Cross-country analysis of national mental health investment case studies in sub-Saharan Africa and Central, South and South-East Asia.

Journal: Frontiers in health services

Volume: 3

Issue: 

Year of Publication: 

Affiliated Institutions:  Department of Mental Health and Substance Use, World Health Organization (WHO), Geneva, Switzerland. Health Economics Division, School of Public Health and Preventive Medicine, Monash University, Melbourne, VIC, Australia. Epidemiology and Disease Control Division, Ministry of Health and Population, Kathmandu, Nepal. WHO Country Office, Dhaka, Bangladesh. Center for Healthcare Quality Assessment and Control, Moscow, Russia. United Nations Development Programme, Istanbul, Turkey. National Medical Research Center for Therapy and Preventive Medicine, Moscow, Russia. Department of Economics, University of Dhaka, Dhaka, Bangladesh. Mental Health Division, Ministry of Health, Kampala, Uganda. United Nations Inter-Agency Task Force on the Prevention and Control of NCDs, Geneva, Switzerland. WHO Country Office, Kathmandu, Nepal. Mental Health Department, Ministry of Health and Child Care, Harare, Zimbabwe. Division of Mental Health, Ministry of Health, Nairobi, Kenya. Nepal Development Research Institute, Kathmandu, Nepal. Division of Country Health Programmes, WHO Regional Office for Europe, Copenhagen, Denmark. WHO Country Office, Manila, Philippines.

Abstract summary 

Despite the increasing interest in and political commitment to mental health service development in many regions of the world, there remains a very low level of financial commitment and corresponding investment.

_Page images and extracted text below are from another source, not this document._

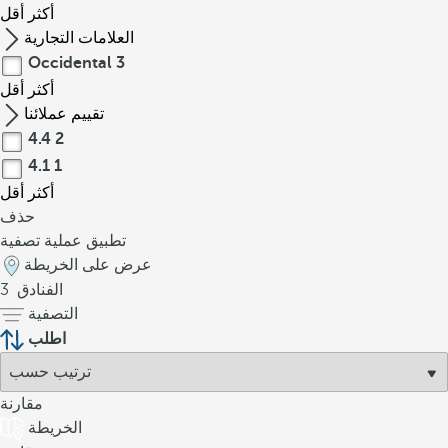
أكثر
أقل
العلامات التجارية
Occidental
3
أكثر
أقل
تقييم عملائنا
4.4
2
4.1
1
أكثر
أقل
حذف
تطبيق عملية تصفية
عرض على الخريطة
الفنادق
3
التصفية
اطلب
مقارنة
الخريطة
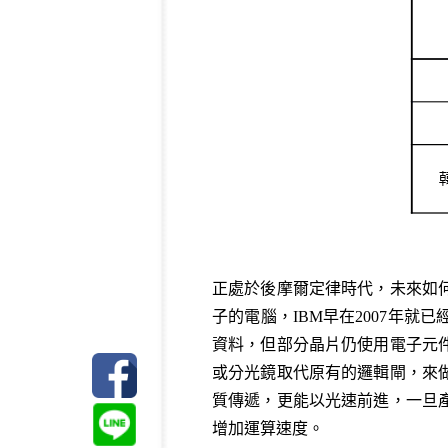
正處於後摩爾定律時代，未來如
子的電腦，IBM早在2007年
資料，但部分晶片仍使用電子元
或分光鏡取代原有的邏輯閘，來
質傳遞，更能以光速前進，一旦
增加運算速度。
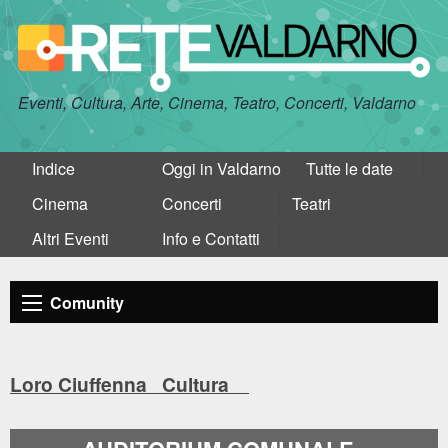
Eventi, Cultura, Arte, Cinema, Teatro, Concerti, Valdarno
Indice
Oggi in Valdarno
Tutte le date
Cinema
Concerti
Teatri
Altri Eventi
Info e Contatti
Comunity
Loro Ciuffenna Cultura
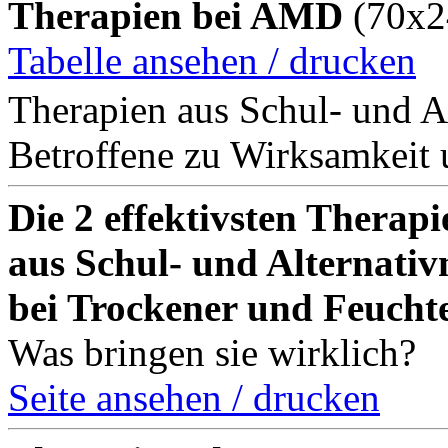
Therapien bei AMD
(70x2
Tabelle ansehen / drucken
Therapien aus Schul- und A
Betroffene zu Wirksamkeit 
Die 2 effektivsten Therapi
aus Schul- und Alternativ
bei Trockener und Feuch
Was bringen sie wirklich?
Seite ansehen / drucken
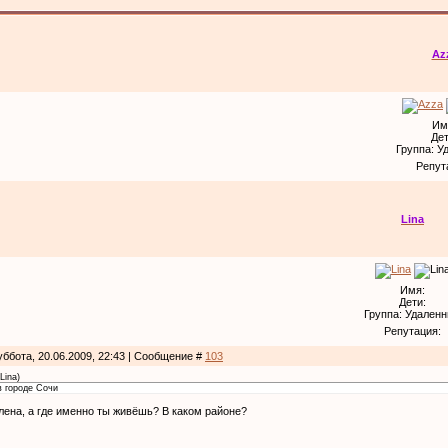
Az
Им
Дет
Группа: У
Репут
Lina
Имя:
Дети:
Группа: Удален
Репутация:
уббота, 20.06.2009, 22:43 | Сообщение #
103
Lina
)
в городе Сочи
Елена, а где именно ты живёшь? В каком районе?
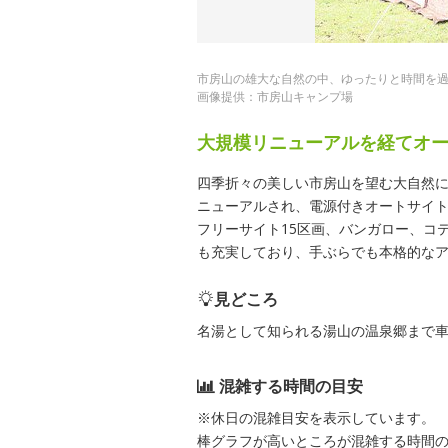
市房山の雄大な自然の中、ゆったりと時間を
画像提供：市房山キャンプ場
大規模リニューアルを経てオ
四季折々の美しい市房山を望む大自然
ニューアルされ、電源付きオートサイト
フリーサイト15区画、バンガロー、コ
も充実しており、手ぶらでも本格的な
見どころ
名湯として知られる湯山の温泉郷まで車
混雑する時間の目安
※休日の混雑目安を表示しています。
棒グラフが高いところが混雑する時間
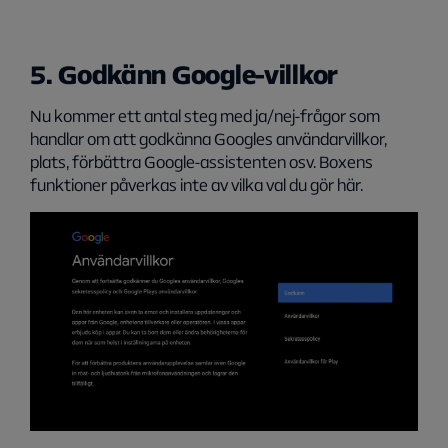
5. Godkänn Google-villkor
Nu kommer ett antal steg med ja/nej-frågor som
handlar om att godkänna Googles användarvillkor,
plats, förbättra Google-assistenten osv. Boxens
funktioner påverkas inte av vilka val du gör här.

Assessment of the projected costs and benefits of scaling up the delivery of effective mental health interventions can help to promote, inform and guide greater investment in public mental health.A series of national mental health investment case studies were carried out (in Bangladesh, Kenya, Nepal, Philippines, Uganda, Uzbekistan and Zimbabwe), using standardized guidance developed by WHO and UNDP and implemented by a multi-disciplinary team. Intervention costs and the monetized value of improved health and production were computed in national currency units and, for comparison, US dollars. Benefit-cost ratios were derived.Across seven countries, the economic burden of mental health conditions was estimated at between 0.5%-1.0% of Gross Domestic Product. Delivery of an evidence-based package of mental health interventions was estimated to cost US$ 0.40-2.40 per capita per year, depending on the country and its scale-up period. For most conditions and country contexts there was a return of >1 for each dollar or unit of local currency invested (range: 0.0-10.6 to 1) when productivity gains alone are included, and >2 (range: 0.4-30.3 to 1) when the intrinsic economic value of health is also considered. There was considerable variation in benefit-cost ratios between intervention areas, with population-based preventive measures and treatment of common mental, neurological and conditions showing the most attractive returns when all assessed benefits are taken into account.Performing a mental health investment case can provide national-level decision makers with new and contextualized information on the outlays and returns that can be expected from renewed local efforts to enhance access to quality mental health services. Economic evidence from seven low- and middle-income countries indicates that the economic burden of mental health conditions is high, the investment costs are low and the potential returns are substantial.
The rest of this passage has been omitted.